Objective Seriousness

  1. The Crown submits that this represents a moderately serious example of an offence of this type having regard to the following matters.

  1. The offender was told by the AOI early on in the communication that she was 14 years of age. And his response was to immediately pursue the possibility of sexual activity.

  2. The communications were limited to a single day and the offender did not attempt to re-engage with further conversations.

  3. The sexual material communicated was text based and in moderately graphic terms.

  4. There was a discussion about keeping the communications secret.

  1. The offender’s submission is that this conduct is even more towards the lowest end of objective seriousness and the other offending because it was limited to a single day. The offender did not attempt to re-engage with further conversations. It did not involve the transmission of any sexually explicit images, has less repetition and a lower volume of messages. Moreover as with the other matter there is a complete absence of any suggestion of planning or sophistication and no effort at all was made by the offender to conceal his identity.

  2. I think it is important to observe that despite being given the “victim’s” phone number the offender never followed up the victim even though there was a gap of some five weeks between this conversation and his arrest.

  3. I conclude in relation to the Sequence 3 offence that it is very much towards the lower end of objective seriousness and for reasons I gave in relation to the other offence, the moral culpability of the offender in all the circumstances is low.

General and specific deterrence: ss16A(2)(ja) and 16(2)(j)

  1. As I have said general deterrence is of particular significance when sentencing for offences of this type given the difficulty of their detection and the substantial public interest in promoting the protection of children, especially in the new world of online communications.

  2. I accept that general deterrence looms large but for reasons I will explain I do not think in this case there is any particular need for specific deterrence.

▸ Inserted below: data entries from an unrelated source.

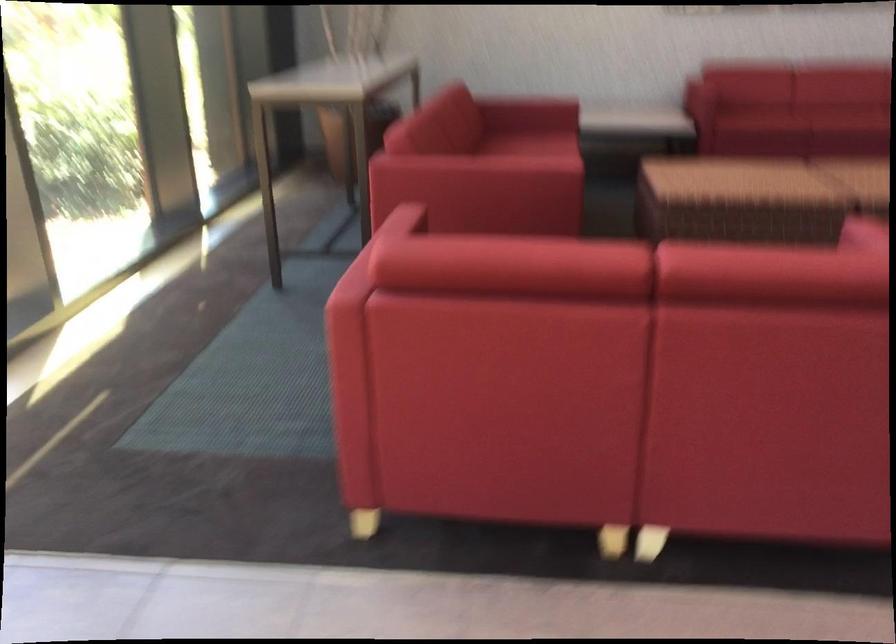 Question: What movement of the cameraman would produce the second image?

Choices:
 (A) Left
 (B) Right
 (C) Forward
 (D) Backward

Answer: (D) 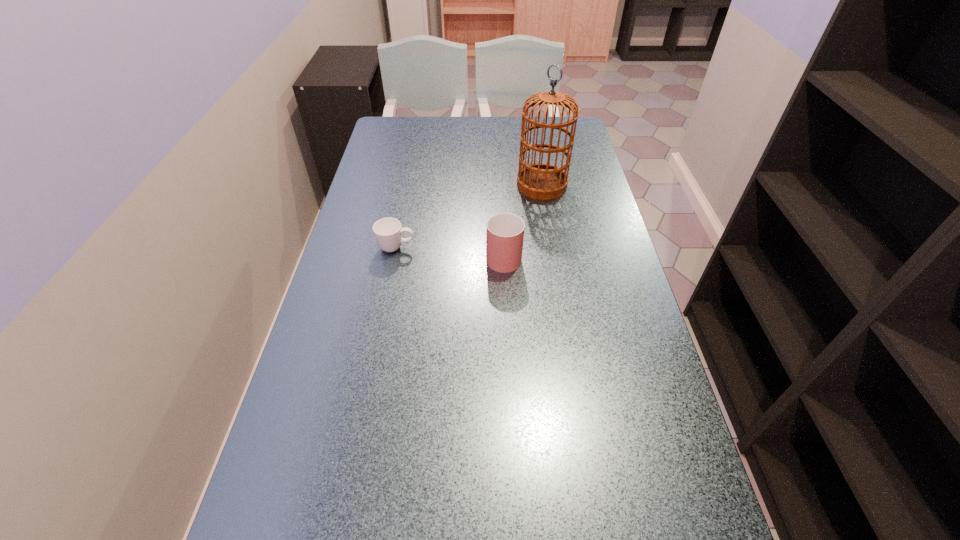 Identify which object is the second closest to the farthest object. Please provide its 2D coordinates. Your answer should be formatted as a tuple, i.e. [(x, y)], where the tuple contains the x and y coordinates of a point satisfying the conditions above.

[(388, 232)]

Locate which object is the second closest to the left cup. Please provide its 2D coordinates. Your answer should be formatted as a tuple, i.e. [(x, y)], where the tuple contains the x and y coordinates of a point satisfying the conditions above.

[(541, 181)]

The height and width of the screenshot is (540, 960). In order to click on free space that satisfies the following two spatial constraints: 1. on the side of the farthest object with the handle; 2. on the right side of the second shortest object in this screenshot , I will do `click(500, 185)`.

Image resolution: width=960 pixels, height=540 pixels. What are the coordinates of `vacant space that satisfies the following two spatial constraints: 1. with the handle on the side of the shortest object; 2. on the side of the right cup with the handle` in the screenshot? It's located at (395, 254).

Identify the location of vacant position in the image that satisfies the following two spatial constraints: 1. on the side of the right cup with the handle; 2. on the right side of the farthest object. (500, 185).

I want to click on free location that satisfies the following two spatial constraints: 1. with the handle on the side of the leftmost object; 2. on the side of the right cup with the handle, so click(395, 254).

You are a GUI agent. You are given a task and a screenshot of the screen. Output one action in this format:
    pyautogui.click(x=<x>, y=<y>)
    Task: Click on the free point that satisfies the following two spatial constraints: 1. on the side of the taller cup with the handle; 2. with the handle on the side of the leftmost object
    Image resolution: width=960 pixels, height=540 pixels.
    Given the screenshot: What is the action you would take?
    [503, 248]

Find the location of a particular element. free space that satisfies the following two spatial constraints: 1. with the handle on the side of the shorter cup; 2. on the side of the right cup with the handle is located at coordinates (395, 254).

Identify the location of vacant space that satisfies the following two spatial constraints: 1. on the side of the second object from right to left with the handle; 2. on the left side of the tallest object. The image size is (960, 540). (500, 185). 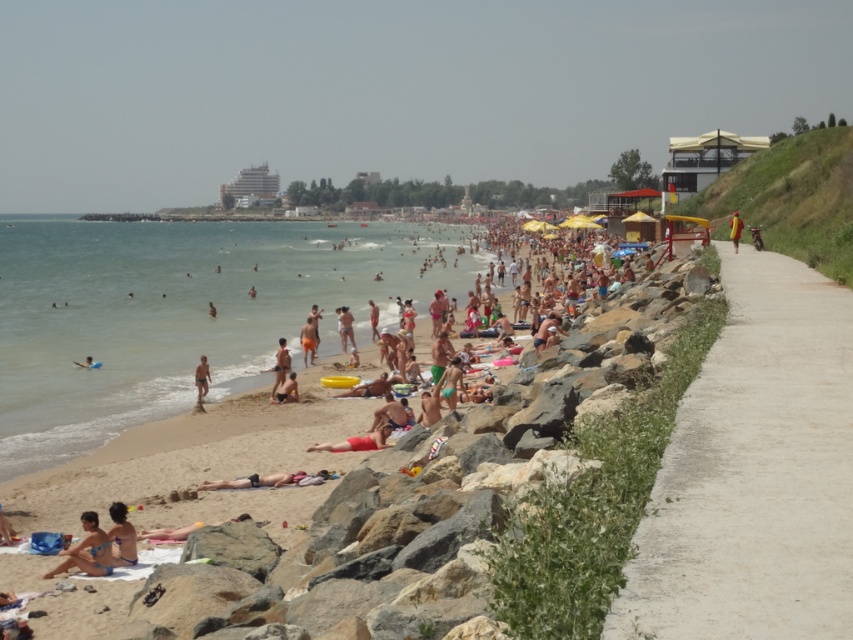 Is light brown sand at center bigger than concrete at right?

Actually, light brown sand at center might be smaller than concrete at right.

Which is more to the left, light brown sand at center or concrete at right?

light brown sand at center is more to the left.

This screenshot has height=640, width=853. I want to click on light brown sand at center, so click(x=289, y=520).

Locate an element on the screen. Image resolution: width=853 pixels, height=640 pixels. light brown sand at center is located at coordinates (289, 520).

Does clear blue water at beach left have a smaller size compared to tan skin person at beach center?

No.

Does clear blue water at beach left have a greater width compared to tan skin person at beach center?

Yes, clear blue water at beach left is wider than tan skin person at beach center.

Where is `clear blue water at beach left`? This screenshot has height=640, width=853. clear blue water at beach left is located at coordinates (180, 312).

At what (x,y) coordinates should I click in order to perform the action: click on clear blue water at beach left. Please return your answer as a coordinate pair (x, y). Image resolution: width=853 pixels, height=640 pixels. Looking at the image, I should click on pyautogui.click(x=180, y=312).

Who is lower down, concrete at right or tan skin human at center?

tan skin human at center is below.

Is concrete at right shorter than tan skin human at center?

No.

Is point (816, 573) positioned before point (282, 344)?

That is True.

Where is `concrete at right`? concrete at right is located at coordinates (753, 472). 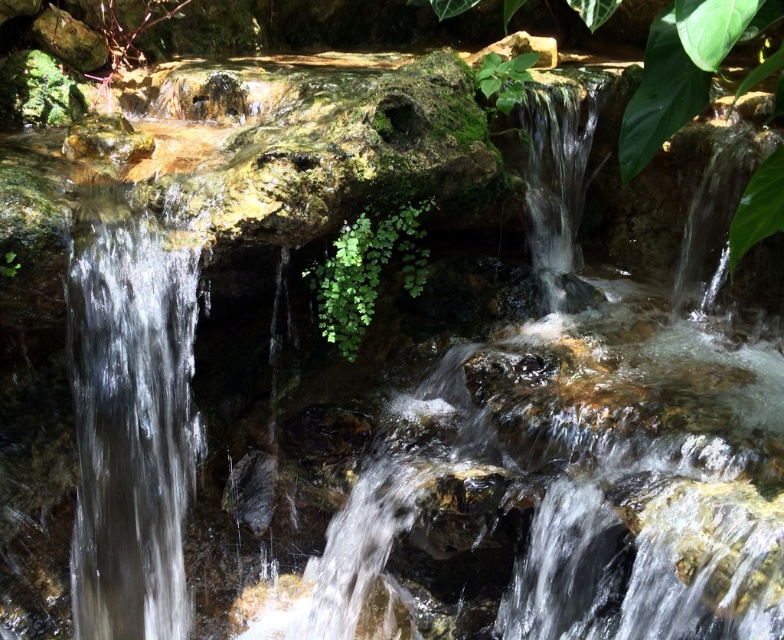 Question: Which point appears farthest from the camera in this image?

Choices:
 (A) (401, 266)
 (B) (111, 353)
 (C) (494, 81)

Answer: (C)

Question: Does clear glass waterfall at left appear over green leafy plant at upper center?

Choices:
 (A) no
 (B) yes

Answer: (A)

Question: Which of these objects is positioned closest to the green leafy plant at center?

Choices:
 (A) green leafy plant at upper center
 (B) clear glass waterfall at left

Answer: (B)

Question: Can you confirm if clear glass waterfall at left is positioned above green leafy plant at center?

Choices:
 (A) no
 (B) yes

Answer: (A)

Question: Can you confirm if clear glass waterfall at left is positioned to the left of green leafy plant at upper center?

Choices:
 (A) yes
 (B) no

Answer: (A)

Question: Among these points, which one is nearest to the camera?

Choices:
 (A) (347, 260)
 (B) (478, 81)

Answer: (A)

Moreover, because of his mental health issues at the time of the offending I also do not consider that the offender is a particularly suitable candidate to be used as an example for the purposes of general deterrence.

Character, antecedents and age: s 16A(2)(m)

  1. The offender is currently 39 years of age and was 38 at the time of the offending.

  2. He has no criminal history, however, as was observed in DPP (Cth) v Garside [2016] VSCA 74 that is often the case in these types of offences.

  3. The offender appears otherwise to be of exemplary character to the extent that I conclude that the conduct before me was an aberration explicable by his mental health issues in the context of the COVID lockdowns.

Guilty plea: s 16A(2)(g)

  1. The offender entered pleas of guilty to each of the offences in the Downing Centre Local Court on 27 June 2023.

  2. The Court must take into account the fact and timing of the guilty plea but the degree to which the fact and timing of the plea resulted to any benefit of the community or any victim or witness to the offence and so doing the following considerations apply:

  1. The New South Wales mandatory discount scheme does not apply to Commonwealth offences. The fact that a plea may, however, be relevant for its subjective value as evidence of general contrition, acceptance of responsibility and or willingness to facilitate the course of justice, and

  2. The Court must have regard to the utilitarian or objective value of a guilty plea even in the absence of any subjective value.

  1. The Crown accepts that the pleas were entered at the first reasonable opportunity.

  2. I have decided to allow the full 25% discount which would be available under the New South Wales legislation notwithstanding that it is reasonably clear that the Crown case against the offender was very strong.

Contrition and co-operation with law enforcement authorities: s 16A(2)(f) and (h)

  1. In my opinion contrition and remorse are best shown by “taking action . . . or in some other observable manner” and needs to be established by proper evidence rather than mere statements of appropriate words. To put it bluntly, it is my opinion that in this context actions very much speak louder than words.

  2. For reasons I will explain I am satisfied that in this case the offender has been cooperative with authorities and that the offender is genuinely remorseful and contrite and has with the help of some medical professionals established a real insight into his offending, why it occurred and how it is that he can work on preventing it from occurring again.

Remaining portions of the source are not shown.